2. Establishment and management of valuation databases.
3. Cultivation and training of valuation associates, and setting up the mechanisms for registering and managing valuation personnel and institutions.
4. Promotion of investment in or financing with intangible assets, securitization transactions, insurance, completion guarantee, and other matters.
The central authority in charge of relevant industries may provide grants to certified or registered intangible asset valuation associates and institutions for their valuation activities in accordance with the law. The valuation associates and institutions receiving the grants shall register the valuation data from their valuation projects subject to the grants on the information service systems designated by the central competent authority.
The criteria for doing the valuation under Subparagraph 1, Paragraph 1, the application of such criteria, the measures for promoting the creation and management of the databases under Subparagraph 2, Paragraph 1, and other related matters shall be prescribed by the central competent authority in consultation with the financial competent authorities and other relevant agencies.

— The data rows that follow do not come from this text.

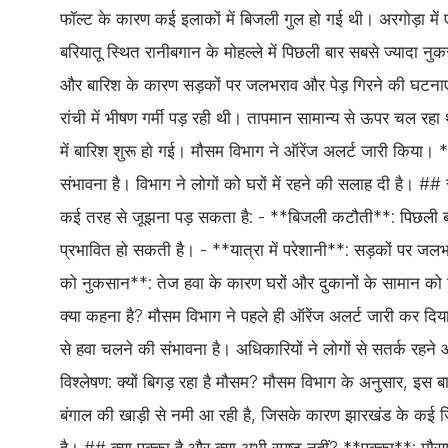
फॉल्ट के कारण कई इलाकों में बिजली गुल हो गई थी। अरगोड़ा म
बरियातू स्थित रानीबगान के मोहल्ले में पिछली बार सबसे ज्यादा
और बारिश के कारण सड़कों पर जलभराव और पेड़ गिरने की घटना
रांची में भीषण गर्मी पड़ रही थी। तापमान सामान्य से ऊपर चल
में बारिश शुरू हो गई। मौसम विभाग ने ऑरेंज अलर्ट जारी किया।
संभावना है। विभाग ने लोगों को घरों में रहने की सलाह दी है। ## 
कई तरह से जूझना पड़ सकता है: - **बिजली कटौती**: पिछली ब
प्रभावित हो सकती है। - **यात्रा में परेशानी**: सड़कों पर ज
को नुकसान**: तेज हवा के कारण घरों और दुकानों के सामान क
क्या कहना है? मौसम विभाग ने पहले ही ऑरेंज अलर्ट जारी कर दिय
से हवा चलने की संभावना है। अधिकारियों ने लोगों से सतर्क रहन
विश्लेषण: क्यों बिगड़ रहा है मौसम? मौसम विभाग के अनुसार, इस 
बंगाल की खाड़ी से नमी आ रही है, जिसके कारण झारखंड के कई जिलो
है। ## क्या पक्का है और क्या अभी स्पष्ट नहीं? **पक्का**: म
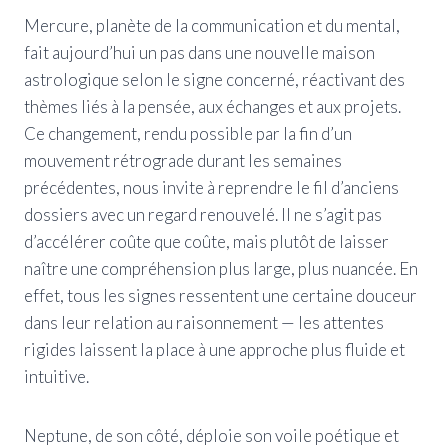
Mercure, planète de la communication et du mental,
fait aujourd’hui un pas dans une nouvelle maison
astrologique selon le signe concerné, réactivant des
thèmes liés à la pensée, aux échanges et aux projets.
Ce changement, rendu possible par la fin d’un
mouvement rétrograde durant les semaines
précédentes, nous invite à reprendre le fil d’anciens
dossiers avec un regard renouvelé. Il ne s’agit pas
d’accélérer coûte que coûte, mais plutôt de laisser
naître une compréhension plus large, plus nuancée. En
effet, tous les signes ressentent une certaine douceur
dans leur relation au raisonnement — les attentes
rigides laissent la place à une approche plus fluide et
intuitive.
Neptune, de son côté, déploie son voile poétique et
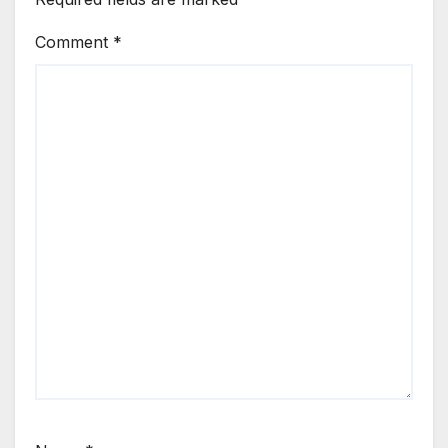
Comment
*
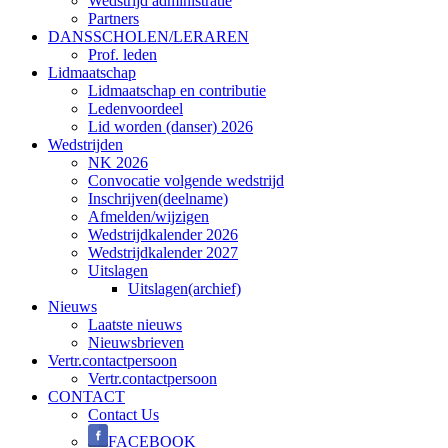
Wedstrijd administratie
Partners
DANSSCHOLEN/LERAREN
Prof. leden
Lidmaatschap
Lidmaatschap en contributie
Ledenvoordeel
Lid worden (danser) 2026
Wedstrijden
NK 2026
Convocatie volgende wedstrijd
Inschrijven(deelname)
Afmelden/wijzigen
Wedstrijdkalender 2026
Wedstrijdkalender 2027
Uitslagen
Uitslagen(archief)
Nieuws
Laatste nieuws
Nieuwsbrieven
Vertr.contactpersoon
Vertr.contactpersoon
CONTACT
Contact Us
FACEBOOK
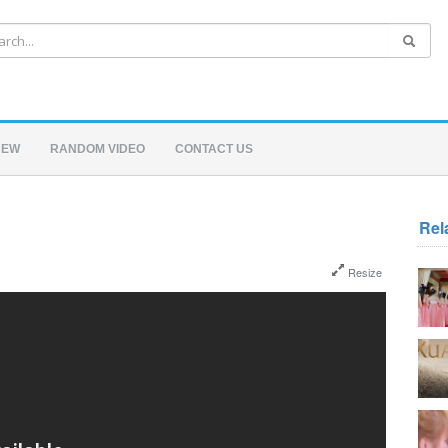
NEW
RANDOM VIDEO
CONTACT US
Rel
Resize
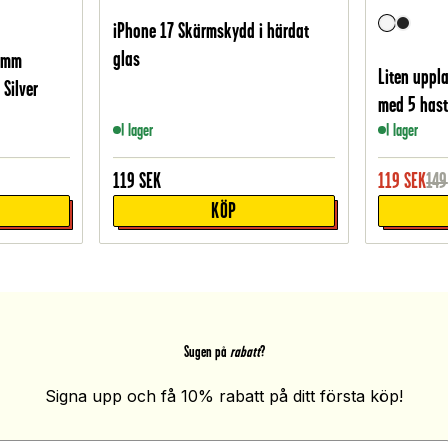
iPhone 17 Skärmskydd i härdat
glas
42mm
Liten uppl
Silver
med 5 hasti
I lager
I lager
119
SEK
119
SEK
149
KÖP
Sugen på
rabatt
?
Signa upp och få 10% rabatt på ditt första köp!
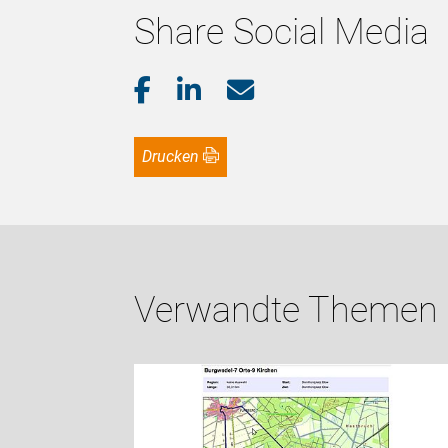
Share Social Media
Drucken
Verwandte Themen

The scope and terms of registration of valuation associates and institutions under Subparagraph 3, Paragraph 1, the method of applying for such registration, the matters to be reviewed, such associates’ and institutions’ obligation to cooperate, the management measures, and rules for revoking or invalidating registration, and other relevant matters shall be prescribed by the central competent authority in consultation with the relevant agencies.
The matters to be promoted under Subparagraph 4, Paragraph 1 shall be prescribed by the central competent authority in consultation with the financial competent authorities and other relevant agencies.
Article 14
To encourage enterprises to make use of intellectual property to create operational benefits, the central authorities in charge of relevant enterprises may assist enterprises in the establishment of systems for the protection and management of intellectual property.
Article 15
To improve the efficiency of the circulation and utilization of intellectual property, the central authorities in charge of relevant enterprises may establish service mechanisms to provide the following services:
1. Establishment of information service systems to provide information relating to the circulation of intellectual property.
2. Provision of information relating to value addition and combination of intellectual property.
3. Implementation of activities relating to the promotion and marketing of intellectual property.
4. Assistance in the development of the intellectual property services industry.
5. Providing guidance to industries on financing through the use of intellectual property.
6. Other applications of intellectual property.
Article 16
To encourage industry to develop brands, the central authorities in charge of relevant enterprises may provide incentives, grants, or guidance for enterprises that take part in international exhibitions and trade fairs, explore sales opportunities, or undertake brand development with the aim of developing international brands and raising their international image.
The regulations governing the recipients of the incentives, grants, or guidance as referred to in the preceding Paragraph, the eligibility criteria, the review standards, the application procedures, the approving authority, and other relevant matters shall be prescribed by the central authorities in charge of relevant enterprises.